Mrs. Chen: Do you think China is dirtier than America?

Me (lying): No. Not dirtier.

Mrs. Chen: Really? I think China is very dirty.

Me: Oh. Maybe it is a little chaotic, I guess, but not necessarily dirtier.

Mrs. Chen: (pause) Well, I think it's dirty.

So anyway, I finally managed to start interacting with the boys, who I've decided to christen "Barnes" and "Noble", by challenging Barnes to a game of chess (they had been playing each other on a tiny wooden board throughout the meal). I was pretty nervous, to be honest. Granted, the kid is in elementary school and I'm a grown-ass man, but I haven't played in years and this isn't just any elementary school student we're talking about here, this is a Asian elementary school student. They're the ones that solve Rubik's cubes in less than 30 seconds and play symphonies on electric guitars in diapers. Plus, if I lost, I'd risk losing his respect during lessons ("I'm supposed to be paying attention to this American dork who can't even play chess? Forget it, Mom!"), so I had a lot on the line here.

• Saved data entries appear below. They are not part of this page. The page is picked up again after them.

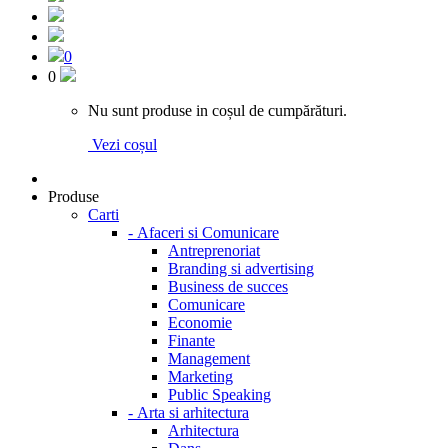
0
0
Nu sunt produse in coșul de cumpărături.
Vezi coșul
Produse
Carti
-
Afaceri si Comunicare
Antreprenoriat
Branding si advertising
Business de succes
Comunicare
Economie
Finante
Management
Marketing
Public Speaking
-
Arta si arhitectura
Arhitectura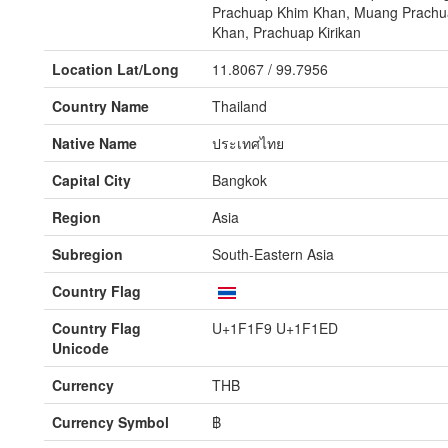
Prachuap Khim Khan, Muang Prachua
Khan, Prachuap Kirikan
Location Lat/Long
11.8067 / 99.7956
Country Name
Thailand
Native Name
ประเทศไทย
Capital City
Bangkok
Region
Asia
Subregion
South-Eastern Asia
Country Flag
Country Flag
U+1F1F9 U+1F1ED
Unicode
Currency
THB
Currency Symbol
฿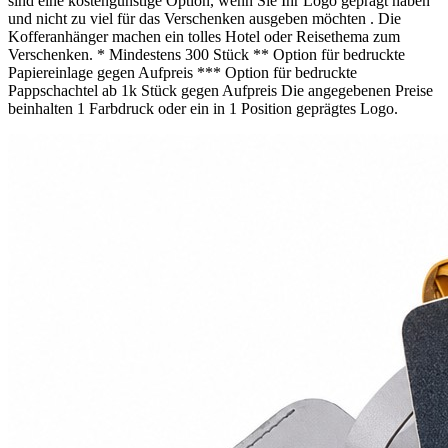
sind eine kostengünstige Option, wenn Sie Ihr Logo geprägt haben
und nicht zu viel für das Verschenken ausgeben möchten . Die
Kofferanhänger machen ein tolles Hotel oder Reisethema zum
Verschenken. * Mindestens 300 Stück ** Option für bedruckte
Papiereinlage gegen Aufpreis *** Option für bedruckte
Pappschachtel ab 1k Stück gegen Aufpreis Die angegebenen Preise
beinhalten 1 Farbdruck oder ein in 1 Position geprägtes Logo.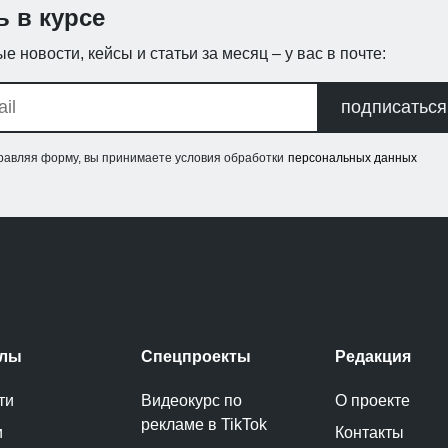
ь в курсе
е новости, кейсы и статьи за месяц – у вас в почте:
подписаться
равляя форму, вы принимаете условия обработки
персональных данных
елы
Спецпроекты
Редакция
ти
Видеокурс по
О проекте
рекламе в TikTok
и
Контакты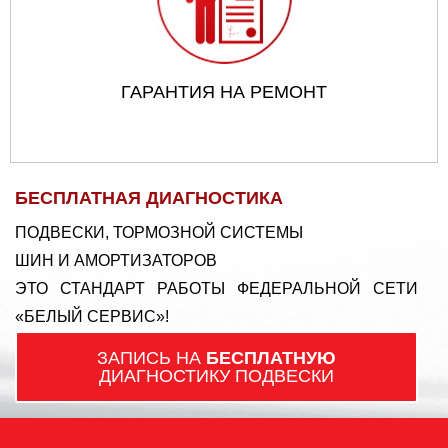
ГАРАНТИЯ НА РЕМОНТ
БЕСПЛАТНАЯ ДИАГНОСТИКА
ПОДВЕСКИ, ТОРМОЗНОЙ СИСТЕМЫ
ШИН И АМОРТИЗАТОРОВ
ЭТО СТАНДАРТ РАБОТЫ ФЕДЕРАЛЬНОЙ СЕТИ
«БЕЛЫЙ СЕРВИС»!
ЗАПИСЬ НА
БЕСПЛАТНУЮ
ДИАГНОСТИКУ ПОДВЕСКИ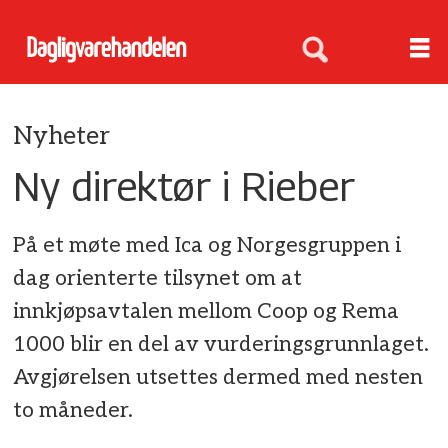
Nyheter
Ny direktør i Rieber
På et møte med Ica og Norgesgruppen i
dag orienterte tilsynet om at
innkjøpsavtalen mellom Coop og Rema
1000 blir en del av vurderingsgrunnlaget.
Avgjørelsen utsettes dermed med nesten
to måneder.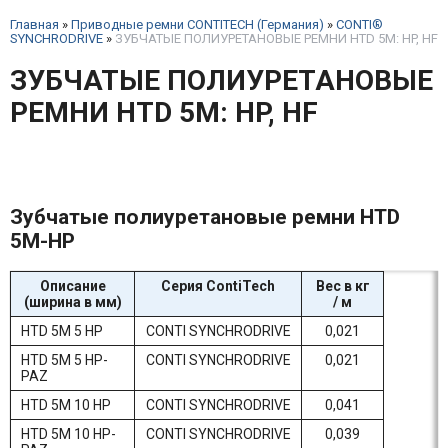
Главная
»
Приводные ремни CONTITECH (Германия)
»
CONTI®
SYNCHRODRIVE
»
ЗУБЧАТЫЕ ПОЛИУРЕТАНОВЫЕ РЕМНИ HTD 5M: HP, HF
ЗУБЧАТЫЕ ПОЛИУРЕТАНОВЫЕ
РЕМНИ HTD 5M: HP, HF
Зубчатые полиуретановые ремни HTD
5M-HP
Описание
Серия ContiTech
Вес в кг
(ширина в мм)
/ м
HTD 5M 5 HP
CONTI SYNCHRODRIVE
0,021
HTD 5M 5 HP-
CONTI SYNCHRODRIVE
0,021
PAZ
HTD 5M 10 HP
CONTI SYNCHRODRIVE
0,041
HTD 5M 10 HP-
CONTI SYNCHRODRIVE
0,039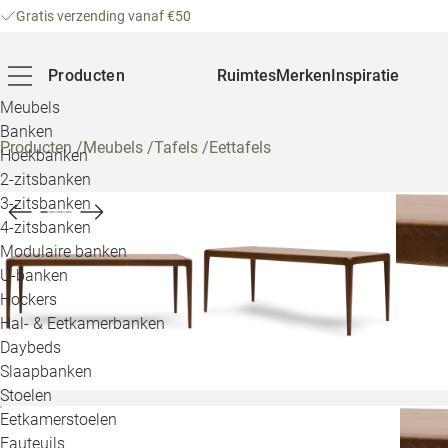
Gratis verzending vanaf €50
Producten
Ruimtes
Merken
Inspiratie
Meubels
Banken
Producten
/
Meubels
/
Tafels
/
Eettafels
Hoekbanken
2-zitsbanken
3-zitsbanken
4-zitsbanken
Modulaire banken
U-banken
Hockers
Hal- & Eetkamerbanken
Daybeds
Slaapbanken
Stoelen
Eetkamerstoelen
Fauteuils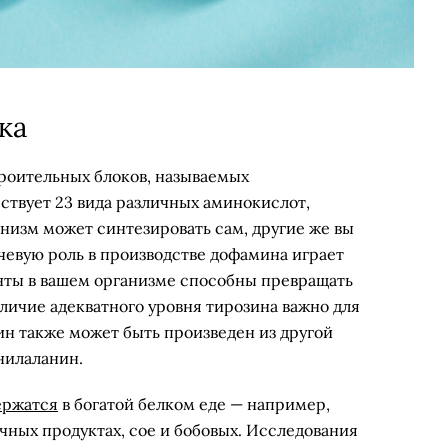
ка
троительных блоков, называемых
ствует 23 вида различных аминокислот,
низм может синтезировать сам, другие же вы
чевую роль в производстве дофамина играет
нты в вашем организме способны превращать
личие адекватного уровня тирозина важно для
ин также может быть произведен из другой
нилаланин.
ержатся
в богатой белком еде — например,
очных продуктах, сое и бобовых. Исследования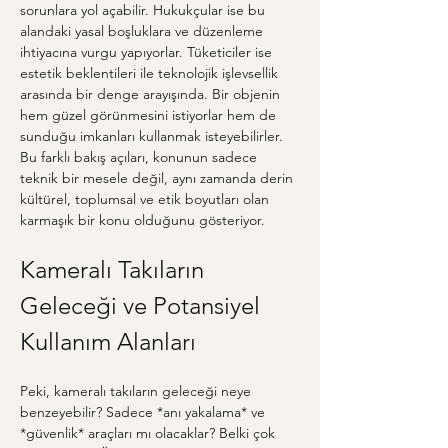
sorunlara yol açabilir. Hukukçular ise bu 
alandaki yasal boşluklara ve düzenleme 
ihtiyacına vurgu yapıyorlar. Tüketiciler ise 
estetik beklentileri ile teknolojik işlevsellik 
arasında bir denge arayışında. Bir objenin 
hem güzel görünmesini istiyorlar hem de 
sunduğu imkanları kullanmak isteyebilirler. 
Bu farklı bakış açıları, konunun sadece 
teknik bir mesele değil, aynı zamanda derin 
kültürel, toplumsal ve etik boyutları olan 
karmaşık bir konu olduğunu gösteriyor.
Kameralı Takıların 
Geleceği ve Potansiyel 
Kullanım Alanları
Peki, kameralı takıların geleceği neye 
benzeyebilir? Sadece *anı yakalama* ve 
*güvenlik* araçları mı olacaklar? Belki çok 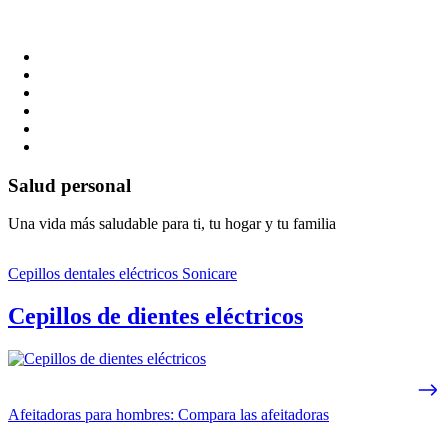
Salud personal
Una vida más saludable para ti, tu hogar y tu familia
Cepillos dentales eléctricos Sonicare
Cepillos de dientes eléctricos
Afeitadoras para hombres: Compara las afeitadoras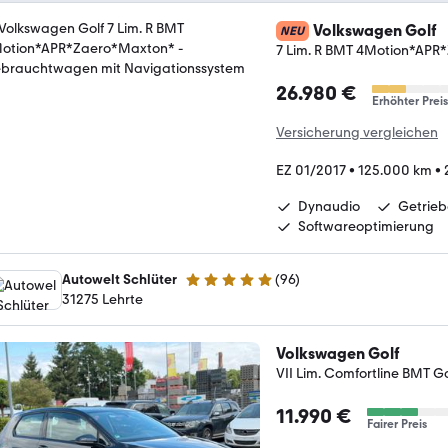
Volkswagen Golf
NEU
7 Lim. R BMT 4Motion*AP
26.980 €
Erhöhter Preis
Versicherung vergleichen
EZ 01/2017
•
125.000 km
•
Dynaudio
Getrie
Softwareoptimierung
Autowelt Schlüter
(
96
)
4.9 Sterne
31275 Lehrte
Volkswagen Golf
VII Lim. Comfortline BMT 
11.990 €
Fairer Preis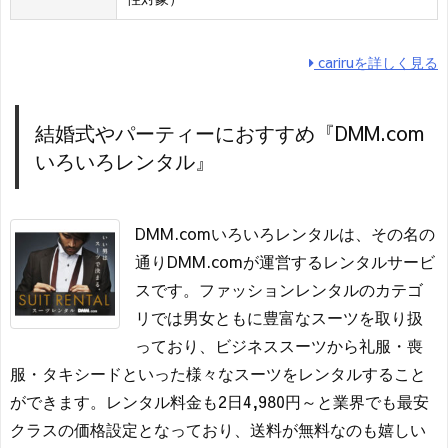
cariruを詳しく見る
結婚式やパーティーにおすすめ『DMM.com
いろいろレンタル』
DMM.comいろいろレンタルは、その名の
通りDMM.comが運営するレンタルサービ
スです。ファッションレンタルのカテゴ
リでは男女ともに豊富なスーツを取り扱
っており、ビジネススーツから礼服・喪
服・タキシードといった様々なスーツをレンタルすること
ができます。レンタル料金も2日4,980円～と業界でも最安
クラスの価格設定となっており、送料が無料なのも嬉しい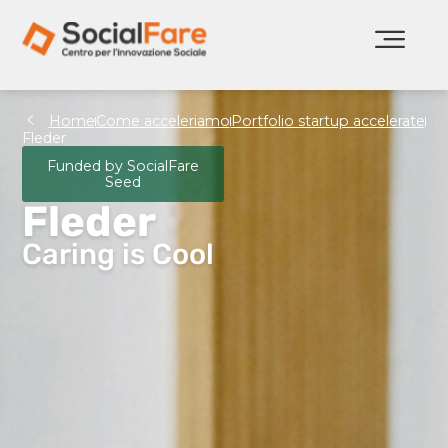
Home
Come acceleriamo
Portfolio startup accelerate
Fleder
Funded by SocialFare
Seed
Fleder
Caring is Cool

So when I finally pwnd him (took the better part of an hour, actually), I was PUMPED. Now that I think about it, though, should I be? Are YouTube videos of child prodigies setting unrealistic standards for Chinese children? He did lose his queen on his third move.... plus he tried to jump his rook over a pawn.... and he didn't know anything about castling.... Okay, fine. Evidence is pointing to the conclusion that the 4th grader I so thoroughly spanked at international chess is just an average 4th-grader. But at least now I can tutor Barnes Chen and Noble Zhang with complete confidence in my intellectual dominance. That's what a healthy teacher-student relationship is all about, right?

This incident was actually the second of its kind in the last week. Two days earlier I played a half-Nigerian in a pre-colonial African ware-trading card game called Jambo and won (a.k.a. collected 60 pieces of gold before she did). She was a good sport about it, but I was so happy (this was after failing miserably to settle Catan) I nearly spiked the deck.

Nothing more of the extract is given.